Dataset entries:
•••

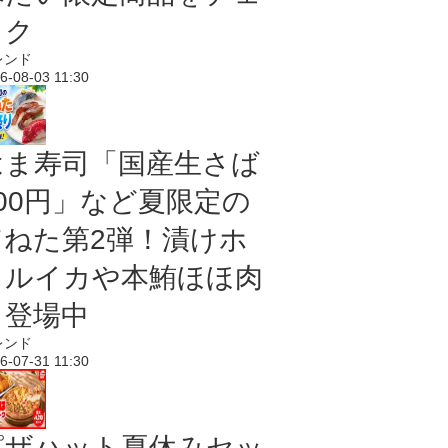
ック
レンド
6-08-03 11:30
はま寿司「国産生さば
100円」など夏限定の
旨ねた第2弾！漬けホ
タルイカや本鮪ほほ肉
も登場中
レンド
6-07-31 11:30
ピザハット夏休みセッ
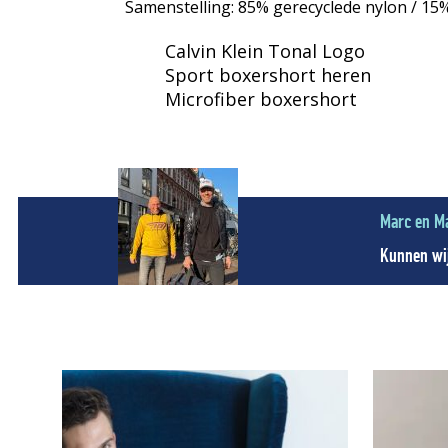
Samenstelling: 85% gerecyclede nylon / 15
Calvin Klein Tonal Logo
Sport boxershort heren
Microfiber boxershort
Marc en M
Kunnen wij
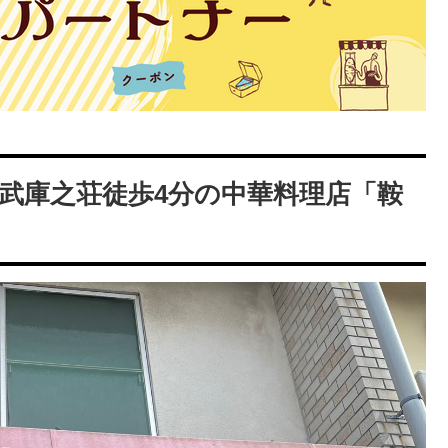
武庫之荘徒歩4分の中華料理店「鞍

•••

**TASK DIRECTIONS**
Looking at the data above, work out how many lines contain "boxershort" and answer with the figure only.

**RESPONSE BOX**
2